Contracts, Margins and Financing

McBee said CoreWeave’s enterprise contracts generally resemble those with AI labs and hyperscalers, with four- to six-year durations and similar margin targets. He said the company targets a 25% contribution margin at the special-purpose-vehicle level for operating clusters, regardless of the underlying GPU SKU.

On margins, McBee said first-quarter performance represented a trough and that the company expects to expand from there as infrastructure ramps in the second and third quarters. He said deployments now coming online are tied to contractual commitments, giving CoreWeave visibility into revenue, costs and margin profiles.

McBee also discussed CoreWeave’s financing model, saying the company views itself as a debt-financed business because its infrastructure is supported by physical assets and take-or-pay contracts. He said CoreWeave uses asset-level financing for large contracts and infrastructure, while parent-level financing fills remaining gaps through instruments that may include convertibles, high yield and equity issuance.

He said the company’s cost of capital has fallen substantially as it has built an execution track record. McBee cited DDTL 5, announced the same day, as a non-investment-grade example completed at roughly SOFR plus 450 basis points and about 70% loan-to-cost. He said the $3.1 billion to $3.5 billion facility drew $19 billion of demand.

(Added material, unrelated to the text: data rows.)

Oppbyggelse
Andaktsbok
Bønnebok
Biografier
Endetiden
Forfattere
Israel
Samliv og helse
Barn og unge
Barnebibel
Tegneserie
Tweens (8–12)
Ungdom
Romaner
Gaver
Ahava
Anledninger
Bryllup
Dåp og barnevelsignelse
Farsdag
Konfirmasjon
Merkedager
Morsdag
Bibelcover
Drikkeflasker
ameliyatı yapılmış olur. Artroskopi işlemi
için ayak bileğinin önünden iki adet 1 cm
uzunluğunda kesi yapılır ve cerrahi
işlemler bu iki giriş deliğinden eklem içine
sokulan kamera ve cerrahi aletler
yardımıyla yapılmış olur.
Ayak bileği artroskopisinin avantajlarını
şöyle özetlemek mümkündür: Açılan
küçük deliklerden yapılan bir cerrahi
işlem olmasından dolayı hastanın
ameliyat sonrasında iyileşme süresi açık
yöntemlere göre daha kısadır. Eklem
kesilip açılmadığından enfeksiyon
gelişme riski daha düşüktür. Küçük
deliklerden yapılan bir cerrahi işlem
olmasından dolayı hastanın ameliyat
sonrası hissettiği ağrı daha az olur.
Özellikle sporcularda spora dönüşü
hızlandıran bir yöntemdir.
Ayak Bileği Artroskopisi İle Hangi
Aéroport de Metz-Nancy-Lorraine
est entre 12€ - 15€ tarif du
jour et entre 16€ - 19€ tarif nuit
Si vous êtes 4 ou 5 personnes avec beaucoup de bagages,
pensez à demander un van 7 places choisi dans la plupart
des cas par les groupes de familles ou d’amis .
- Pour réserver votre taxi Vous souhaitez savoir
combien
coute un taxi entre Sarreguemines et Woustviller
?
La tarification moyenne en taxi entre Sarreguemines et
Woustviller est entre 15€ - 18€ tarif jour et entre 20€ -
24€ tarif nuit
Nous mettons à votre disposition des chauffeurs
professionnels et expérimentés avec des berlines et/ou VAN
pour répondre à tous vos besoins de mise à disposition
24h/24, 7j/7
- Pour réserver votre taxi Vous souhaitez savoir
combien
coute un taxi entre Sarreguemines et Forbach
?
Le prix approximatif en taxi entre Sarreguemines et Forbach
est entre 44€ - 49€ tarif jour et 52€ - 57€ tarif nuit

Supply Constraints Expected to Persist

McBee said he does not see supply and demand balancing before the end of the decade. He said the current bottleneck is not electricity itself, but “powered shell” capacity, or the ability to consume electricity at the rack level.

He identified electricians, transformers, backup batteries and other components as constraints in global supply chains that were not built to scale at the pace of AI demand. CoreWeave has more than 43 sites in operation, McBee said, and has spent years navigating supply-chain disruptions.

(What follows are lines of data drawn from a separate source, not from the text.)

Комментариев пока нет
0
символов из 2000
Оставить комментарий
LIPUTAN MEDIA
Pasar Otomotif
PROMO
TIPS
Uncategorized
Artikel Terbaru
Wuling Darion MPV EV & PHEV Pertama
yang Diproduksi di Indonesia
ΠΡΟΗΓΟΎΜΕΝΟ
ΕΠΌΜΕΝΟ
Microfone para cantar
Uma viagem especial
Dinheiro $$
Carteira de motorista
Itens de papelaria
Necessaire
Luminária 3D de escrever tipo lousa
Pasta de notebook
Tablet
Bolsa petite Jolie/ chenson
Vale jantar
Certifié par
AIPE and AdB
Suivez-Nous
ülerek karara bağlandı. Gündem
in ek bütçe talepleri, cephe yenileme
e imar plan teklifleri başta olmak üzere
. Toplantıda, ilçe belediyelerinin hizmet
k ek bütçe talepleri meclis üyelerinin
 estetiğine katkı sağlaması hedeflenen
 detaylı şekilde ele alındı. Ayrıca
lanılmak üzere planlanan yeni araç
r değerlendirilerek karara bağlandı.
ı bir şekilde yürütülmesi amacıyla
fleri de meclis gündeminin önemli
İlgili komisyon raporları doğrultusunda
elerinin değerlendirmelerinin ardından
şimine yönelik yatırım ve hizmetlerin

McBee closed by emphasizing that securing power or signing leases does not automatically translate into revenue. He said the market may underappreciate the difficulty of deploying GPUs and turning power commitments into billable compute capacity.

“There is a chasm of execution risk between contracting for power and delivering billable GPU hours,” McBee said.

About CoreWeave (NASDAQ:CRWV)

CoreWeave is a U.S.-based provider of GPU-accelerated cloud infrastructure designed to support compute-intensive workloads such as artificial intelligence, machine learning, visual effects rendering and other high-performance computing applications. The company supplies access to large fleets of modern GPUs and complementary infrastructure that enable customers to train and deploy large models, run inference at scale, and process graphics-heavy workloads with low latency and high throughput.

CoreWeave’s product offering includes on-demand and dedicated GPU instances, bare-metal servers, private clusters and managed services tailored for enterprise and developer use.